Because that wouldn’t be respectful of twickster’s wishes.
Well, there’s the Witch Mountain series, for starters… finding movies in which the siblings are brother-and-sister (and have some creepy powers) is probably a lot easier than finding ones with same-sex fraternals.
I do not believe they were twins. Tony was a couple of years older than Tia, at least in the films.
The aforementioned “Big Business” with Tomlin and Midler had as its premise that they were two sets of identical twins inadvertantly split up at birth. So the mixed sets of identical twins believed they were non-identical.
“Basket Case” also featured non-identical twins.
Roger Moore AND Michael Caine played two pairs of lookalikes in Bullseye
Roger Moore also played his own duplicate in The Man Who Haunted himself
Anyone wanna count the lookalikes in Doctor Who?
1st Doctor had a robot double in The Chase
2nd Doctor was the double of a ruthless dictator in The Enemy Of The World.
4th Doctor was cloned a couple of times
Sarah Jane, Harry and the Brigadier had android duplicates.
5th Doctor had Omega copy his form. Also an android duplicate.
Nyssa met her “twin” in 1920’s Earth.
Martha was the cousin of a character from an earlier episode, played by the same actress.

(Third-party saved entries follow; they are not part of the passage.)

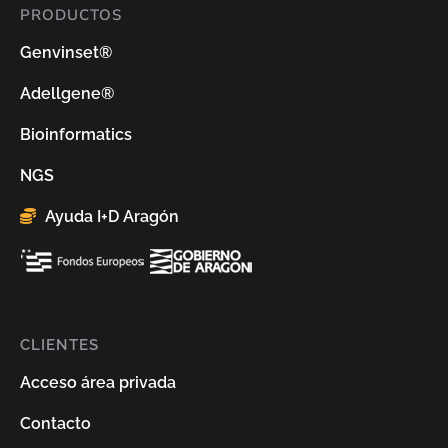
PRODUCTOS
Genvinset®
Adellgene®
Bioinformatics
NGS
Ayuda I+D Aragón
CLIENTES
Acceso área privada
Contacto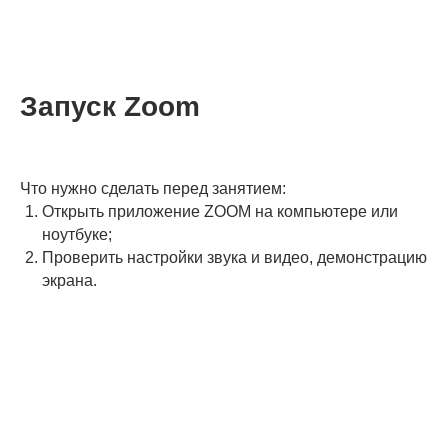
Запуск Zoom
Что нужно сделать перед занятием:
Открыть приложение ZOOM на компьютере или
ноутбуке;
Проверить настройки звука и видео, демонстрацию
экрана.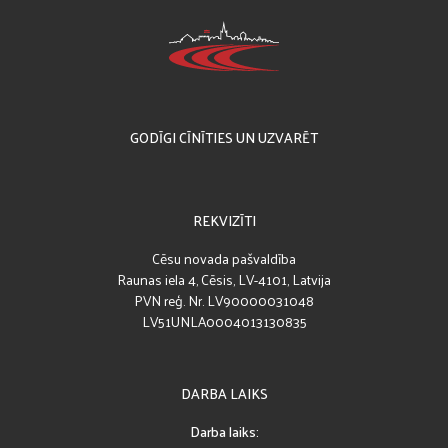
GODĪGI CĪNĪTIES UN UZVARĒT
REKVIZĪTI
Cēsu novada pašvaldība
Raunas iela 4, Cēsis, LV-4101, Latvija
PVN reģ. Nr. LV90000031048
LV51UNLA0004013130835
DARBA LAIKS
Darba laiks: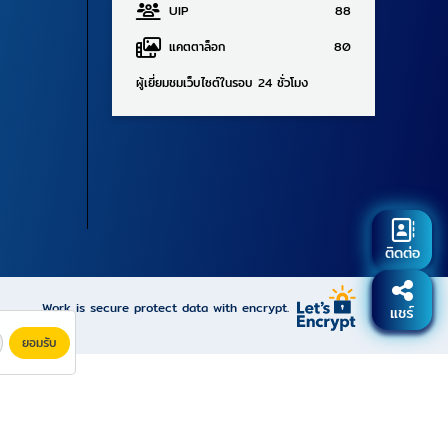
UIP
88
แคตตาล็อก
80
ผู้เยี่ยมชมเว็บไซต์ในรอบ 24 ชั่วโมง
ติดต่อ
Work is secure protect data with encrypt.
แชร์
ยอมรับ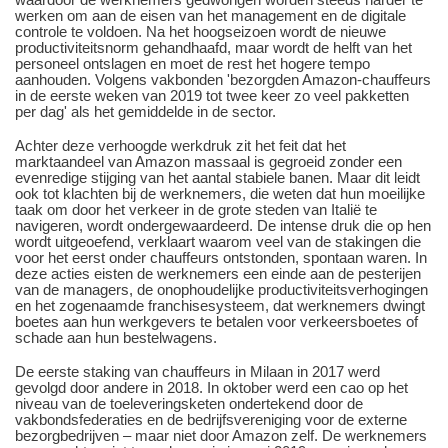
werken om aan de eisen van het management en de digitale
controle te voldoen. Na het hoogseizoen wordt de nieuwe
productiviteitsnorm gehandhaafd, maar wordt de helft van het
personeel ontslagen en moet de rest het hogere tempo
aanhouden. Volgens vakbonden 'bezorgden Amazon-chauffeurs
in de eerste weken van 2019 tot twee keer zo veel pakketten
per dag' als het gemiddelde in de sector.
Achter deze verhoogde werkdruk zit het feit dat het
marktaandeel van Amazon massaal is gegroeid zonder een
evenredige stijging van het aantal stabiele banen. Maar dit leidt
ook tot klachten bij de werknemers, die weten dat hun moeilijke
taak om door het verkeer in de grote steden van Italië te
navigeren, wordt ondergewaardeerd. De intense druk die op hen
wordt uitgeoefend, verklaart waarom veel van de stakingen die
voor het eerst onder chauffeurs ontstonden, spontaan waren. In
deze acties eisten de werknemers een einde aan de pesterijen
van de managers, de onophoudelijke productiviteitsverhogingen
en het zogenaamde franchisesysteem, dat werknemers dwingt
boetes aan hun werkgevers te betalen voor verkeersboetes of
schade aan hun bestelwagens.
De eerste staking van chauffeurs in Milaan in 2017 werd
gevolgd door andere in 2018. In oktober werd een cao op het
niveau van de toeleveringsketen ondertekend door de
vakbondsfederaties en de bedrijfsvereniging voor de externe
bezorgbedrijven – maar niet door Amazon zelf. De werknemers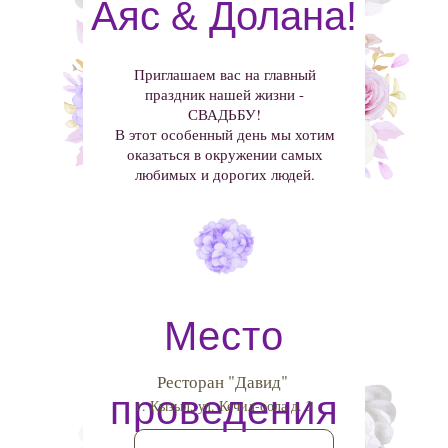
Аяс & Долана!
Приглашаем вас на главный
праздник нашей жизни -
СВАДЬБУ!
В этот особенный день мы хотим
оказаться в окружении самых
любимых и дорогих людей.
Место
Ресторан "Давид"
проведения
г. Кызыл, ул. Кечил-оола д. 3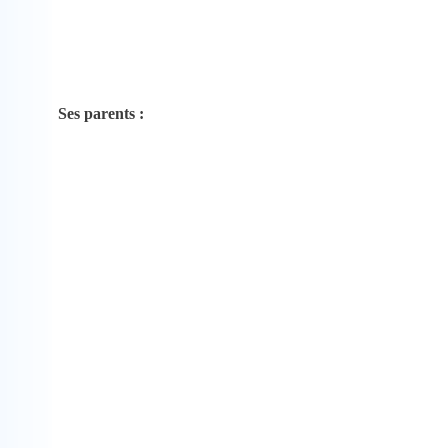
Ses parents :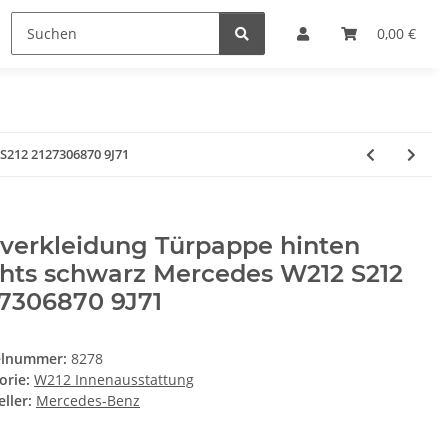
0,00 €
S212 2127306870 9J71
verkleidung Türpappe hinten
chts schwarz Mercedes W212 S212
27306870 9J71
elnummer:
8278
orie:
W212 Innenausstattung
ller:
Mercedes-Benz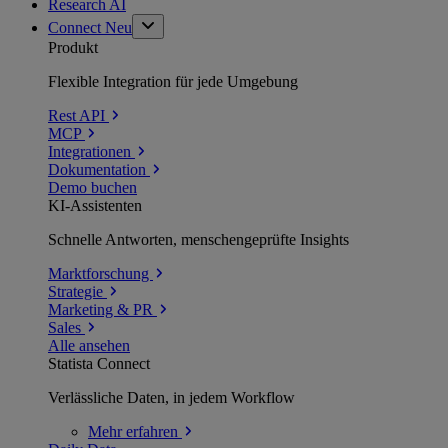
Research AI
Connect
Neu
Produkt
Flexible Integration für jede Umgebung
Rest API
MCP
Integrationen
Dokumentation
Demo buchen
KI-Assistenten
Schnelle Antworten, menschengeprüfte Insights
Marktforschung
Strategie
Marketing & PR
Sales
Alle ansehen
Statista Connect
Verlässliche Daten, in jedem Workflow
Mehr
erfahren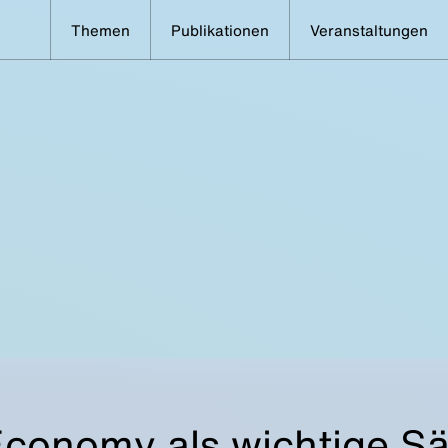
Themen
Publikationen
Veranstaltungen
Economy als wichtige Sä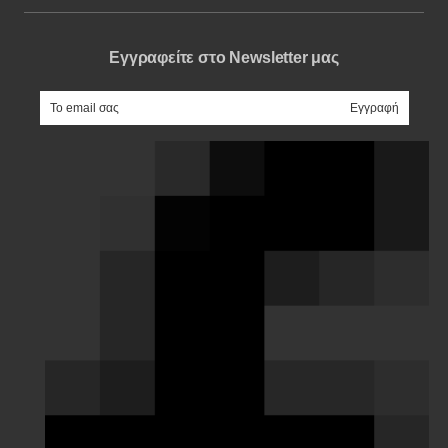
Εγγραφείτε στο Newsletter μας
e-mail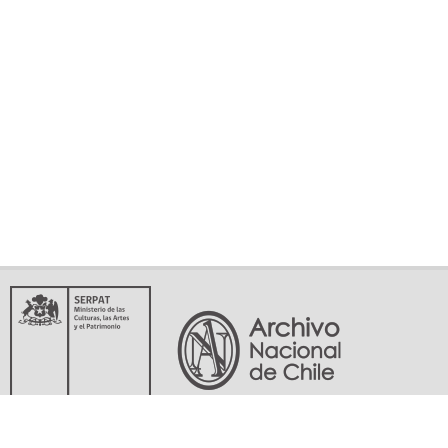
Servicio Nacional del Patrimonio Cultural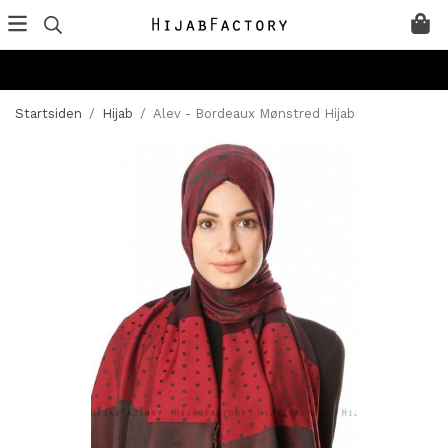
Startsiden
/
Hijab
/
Alev - Bordeaux Mønstred Hijab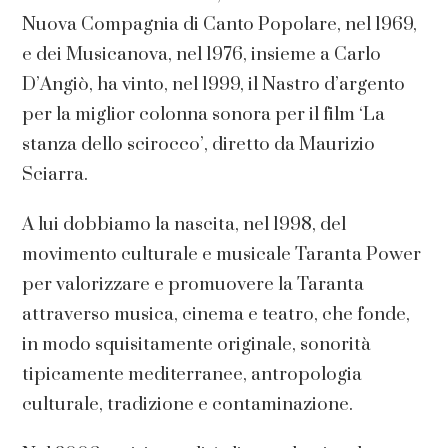
Nuova Compagnia di Canto Popolare, nel 1969,
e dei Musicanova, nel 1976, insieme a Carlo
D’Angiò, ha vinto, nel 1999, il Nastro d’argento
per la miglior colonna sonora per il film ‘La
stanza dello scirocco’, diretto da Maurizio
Sciarra.
A lui dobbiamo la nascita, nel 1998, del
movimento culturale e musicale Taranta Power
per valorizzare e promuovere la Taranta
attraverso musica, cinema e teatro, che fonde,
in modo squisitamente originale, sonorità
tipicamente mediterranee, antropologia
culturale, tradizione e contaminazione.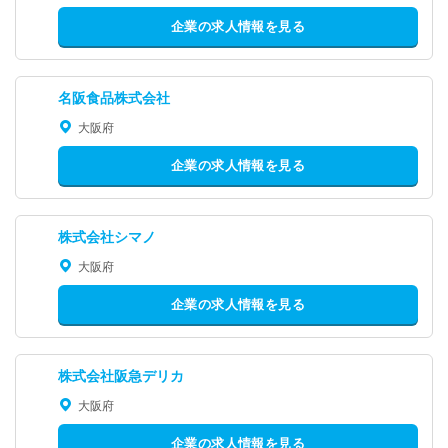
企業の求人情報を見る
名阪食品株式会社
大阪府
企業の求人情報を見る
株式会社シマノ
大阪府
企業の求人情報を見る
株式会社阪急デリカ
大阪府
企業の求人情報を見る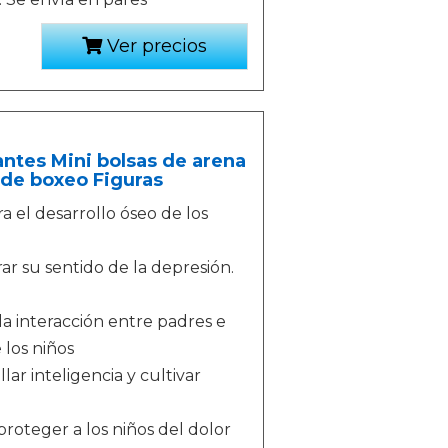
Ver precios
ntes Mini bolsas de arena
de boxeo Figuras
ra el desarrollo óseo de los
erar su sentido de la depresión.
la interacción entre padres e
 los niños
lar inteligencia y cultivar
oteger a los niños del dolor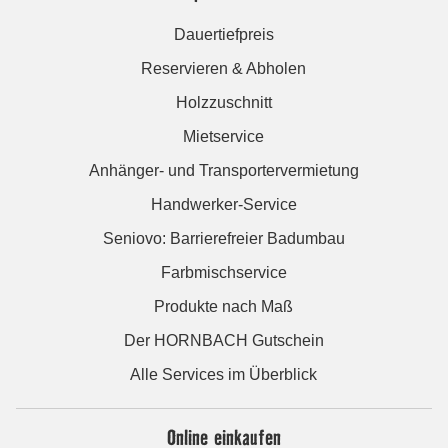
Dauertiefpreis
Reservieren & Abholen
Holzzuschnitt
Mietservice
Anhänger- und Transportervermietung
Handwerker-Service
Seniovo: Barrierefreier Badumbau
Farbmischservice
Produkte nach Maß
Der HORNBACH Gutschein
Alle Services im Überblick
Online einkaufen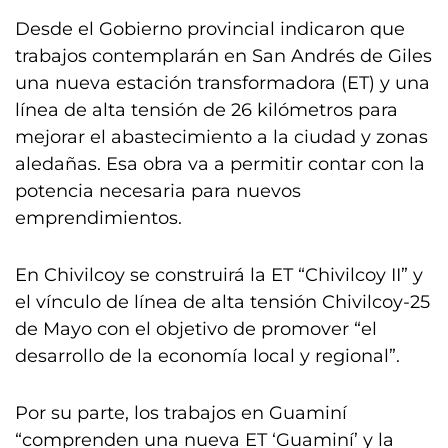
Desde el Gobierno provincial indicaron que
trabajos contemplarán en San Andrés de Giles
una nueva estación transformadora (ET) y una
línea de alta tensión de 26 kilómetros para
mejorar el abastecimiento a la ciudad y zonas
aledañas. Esa obra va a permitir contar con la
potencia necesaria para nuevos
emprendimientos.
En Chivilcoy se construirá la ET “Chivilcoy II” y
el vínculo de línea de alta tensión Chivilcoy-25
de Mayo con el objetivo de promover “el
desarrollo de la economía local y regional”.
Por su parte, los trabajos en Guaminí
“comprenden una nueva ET ‘Guaminí’ y la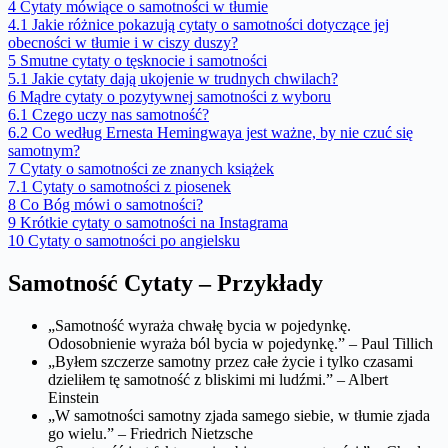
4
Cytaty mówiące o samotności w tłumie
4.1
Jakie różnice pokazują cytaty o samotności dotyczące jej
obecności w tłumie i w ciszy duszy?
5
Smutne cytaty o tęsknocie i samotności
5.1
Jakie cytaty dają ukojenie w trudnych chwilach?
6
Mądre cytaty o pozytywnej samotności z wyboru
6.1
Czego uczy nas samotność?
6.2
Co według Ernesta Hemingwaya jest ważne, by nie czuć się
samotnym?
7
Cytaty o samotności ze znanych książek
7.1
Cytaty o samotności z piosenek
8
Co Bóg mówi o samotności?
9
Krótkie cytaty o samotności na Instagrama
10
Cytaty o samotności po angielsku
Samotność Cytaty – Przykłady
„Samotność wyraża chwałę bycia w pojedynkę.
Odosobnienie wyraża ból bycia w pojedynkę.” – Paul Tillich
„Byłem szczerze samotny przez całe życie i tylko czasami
dzieliłem tę samotność z bliskimi mi ludźmi.” – Albert
Einstein
„W samotności samotny zjada samego siebie, w tłumie zjada
go wielu.” – Friedrich Nietzsche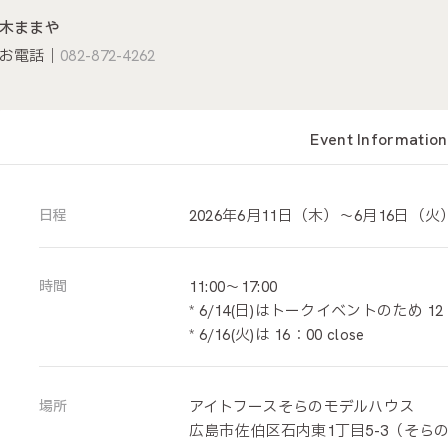
木ままや
お電話｜
082-872-4262
Event Information
日程
2026年6月11日（木）〜6月16日（火
時間
11:00〜17:00
* 6/14(日)はトークイベントのため 12：
* 6/16(火)は 16：00 close
場所
アイトフースそらのモデルハウス
広島市佐伯区石内東1丁目5-3（そら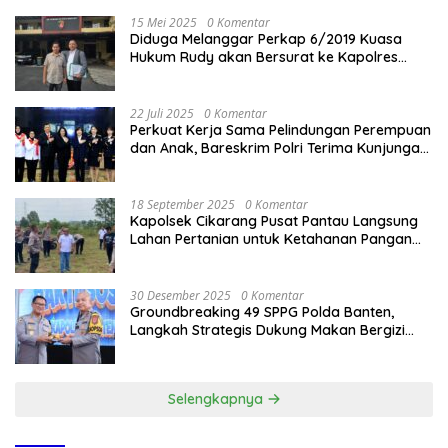
15 Mei 2025
0 Komentar
Diduga Melanggar Perkap 6/2019 Kuasa
Hukum Rudy akan Bersurat ke Kapolres
Bandung Kota .
22 Juli 2025
0 Komentar
Perkuat Kerja Sama Pelindungan Perempuan
dan Anak, Bareskrim Polri Terima Kunjungan
Delegasi Kepolisian nasional Korea Selatan
18 September 2025
0 Komentar
Kapolsek Cikarang Pusat Pantau Langsung
Lahan Pertanian untuk Ketahanan Pangan
Nasional
30 Desember 2025
0 Komentar
Groundbreaking 49 SPPG Polda Banten,
Langkah Strategis Dukung Makan Bergizi
Gratis
Selengkapnya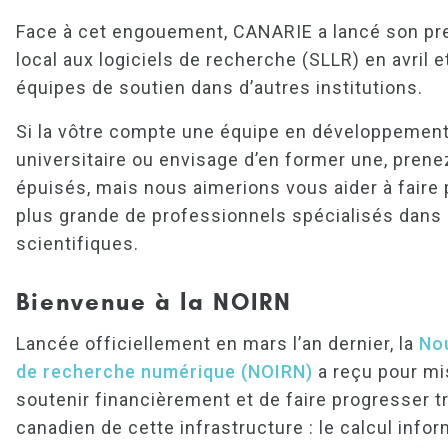
Face à cet engouement, CANARIE a lancé son pre
local aux logiciels de recherche (SLLR) en avril 
équipes de soutien dans d’autres institutions.
Si la vôtre compte une équipe en développement 
universitaire ou envisage d’en former une, pren
épuisés, mais nous aimerions vous aider à faire
plus grande de professionnels spécialisés dans l
scientifiques.
Bienvenue à la NOIRN
Lancée officiellement en mars l’an dernier, la
Nou
de recherche numérique (NOIRN)
a reçu pour m
soutenir financièrement et de faire progresser 
canadien de cette infrastructure : le calcul info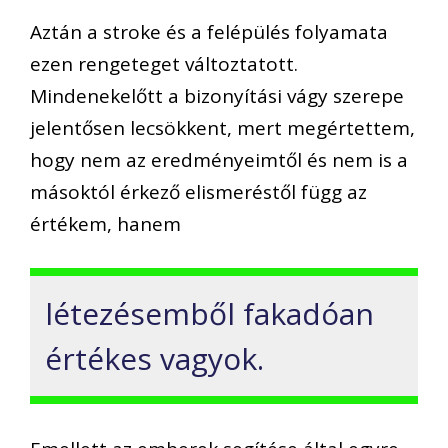
Aztán a stroke és a felépülés folyamata
ezen rengeteget változtatott.
Mindenekelőtt a bizonyítási vágy szerepe
jelentősen lecsökkent, mert megértettem,
hogy nem az eredményeimtől és nem is a
másoktól érkező elismeréstől függ az
értékem, hanem
létezésemből fakadóan
értékes vagyok.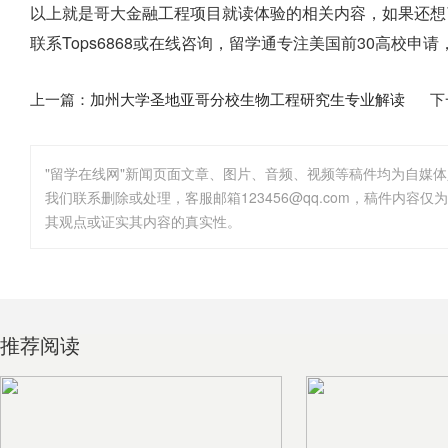
以上就是
哥大金融工程项目就读体验
的相关内容，如果还想
联系Tops6868或在线咨询，留学通专注美国前30高校
上一篇：
加州大学圣地亚哥分校生物工程研究生专业解读
下
"留学在线网"新闻页面文章、图片、音频、视频等稿件均为自媒
其观点或证实其内容的真实性。
推荐阅读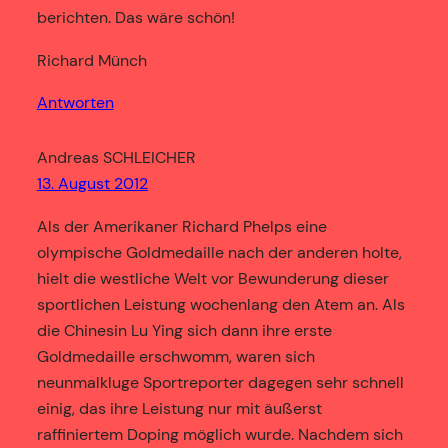
berichten. Das wäre schön!
Richard Münch
Antworten
Andreas SCHLEICHER
13. August 2012
Als der Amerikaner Richard Phelps eine
olympische Goldmedaille nach der anderen holte,
hielt die westliche Welt vor Bewunderung dieser
sportlichen Leistung wochenlang den Atem an. Als
die Chinesin Lu Ying sich dann ihre erste
Goldmedaille erschwomm, waren sich
neunmalkluge Sportreporter dagegen sehr schnell
einig, das ihre Leistung nur mit äußerst
raffiniertem Doping möglich wurde. Nachdem sich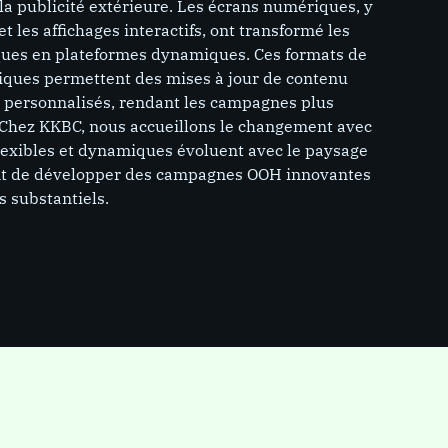
 la publicité extérieure. Les écrans numériques, y
 les affichages interactifs, ont transformé les
iques en plateformes dynamiques. Ces formats de
iques permettent des mises à jour de contenu
s personnalisés, rendant les campagnes plus
s. Chez KKBC, nous accueillons le changement avec
flexibles et dynamiques évoluent avec le paysage
nt de développer des campagnes OOH innovantes
s substantiels.
PAGE
ure
Publicité extérieure
ile
Les publicités hors domicile
Les p
(OOH) désignent les
(OOH)
publicités affichées dans
publi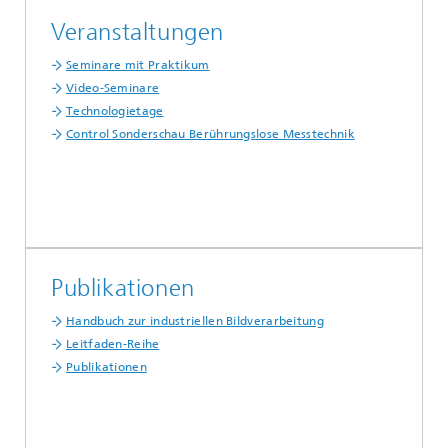
Veranstaltungen
Seminare mit Praktikum
Video-Seminare
Technologietage
Control Sonderschau Berührungslose Messtechnik
...
Publikationen
Handbuch zur industriellen Bildverarbeitung
Leitfaden-Reihe
Publikationen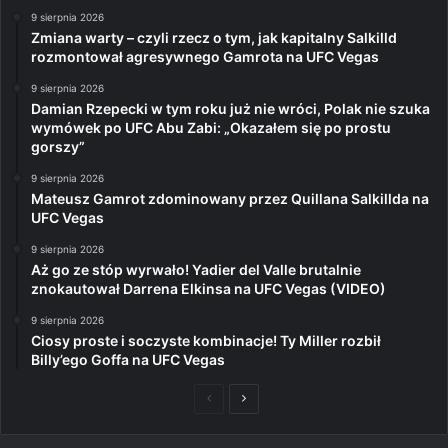
9 sierpnia 2026
Zmiana warty – czyli rzecz o tym, jak kapitalny Salkilld
rozmontował agresywnego Gamrota na UFC Vegas
9 sierpnia 2026
Damian Rzepecki w tym roku już nie wróci, Polak nie szuka
wymówek po UFC Abu Zabi: „Okazałem się po prostu
gorszy”
9 sierpnia 2026
Mateusz Gamrot zdominowany przez Quillana Salkillda na
UFC Vegas
9 sierpnia 2026
Aż go ze stóp wyrwało! Yadier del Valle brutalnie
znokautował Darrena Elkinsa na UFC Vegas (VIDEO)
9 sierpnia 2026
Ciosy proste i soczyste kombinacje! Ty Miller rozbił
Billy’ego Goffa na UFC Vegas
Poprzednia
Następna
strona
strona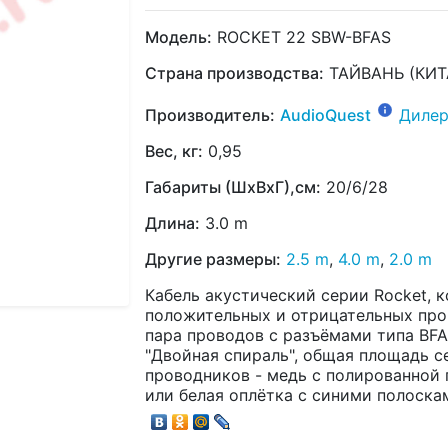
Модель:
ROCKET 22 SBW-BFAS
Страна производства:
ТАЙВАНЬ (КИТ
Производитель:
AudioQuest
Дилер
Вес, кг:
0,95
Габариты (ШхВхГ),см:
20/6/28
Длина:
3.0 m
Другие размеры:
2.5 m
,
4.0 m
,
2.0 m
Кабель акустический серии Rocket, 
положительных и отрицательных прово
пара проводов с разъёмами типа BFA
"Двойная спираль", общая площадь се
проводников - медь с полированной 
или белая оплётка с синими полоска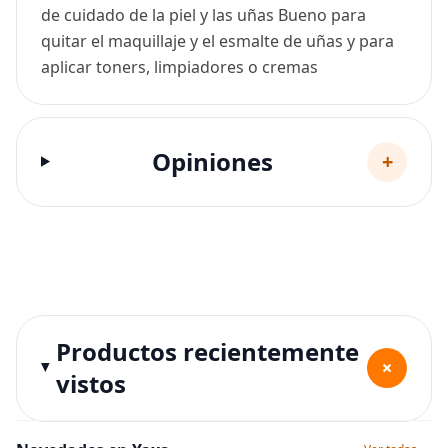
de cuidado de la piel y las uñas Bueno para
quitar el maquillaje y el esmalte de uñas y para
aplicar toners, limpiadores o cremas
Opiniones
+
Productos recientemente
+
vistos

And probably a couple of dozen other times.
And Jet Li played a multitude of versions of his character in The One.
All the actors in Sliders played different-universe versions of their characters, but Cleavant Derricks’s own twin sometimes played the alternate versions of his character.
Speaking of sliding, Gwyneth Paltrow played two versions of her character in Sliding Doors.
And also, the EMH on the Enterprise-E in “First Contact.”
Sorry, twickster. 
**Aidan Quinn ** played a pair of identical twins (one good but boring, the other a sexy bad boy) in the delightfully trashy TV-movie Lies of the Twins.
Actually, IIRC, the whole thing played like a de-Cronenberged near-remake of Dead Ringers, with very similar story, only without the icky, mindbending perversities. The nice-guy twin was a doctor (not an ob/gyn, but a psychotherapist) the bad one was a bad influence, and Isabelle Rosellini was the exotic Euro-beauty in the middle. And in a nifty bit of what must have been stunt-casting, Hurd Hatfield (of the classic B&W The Picture of Dorian Gray, which had a doppelganger theme) has a small role.
it’s been a while since I’ve seen the movie, but didn’t Lizardo go mad and become Whorfin? so it’s the same character, no?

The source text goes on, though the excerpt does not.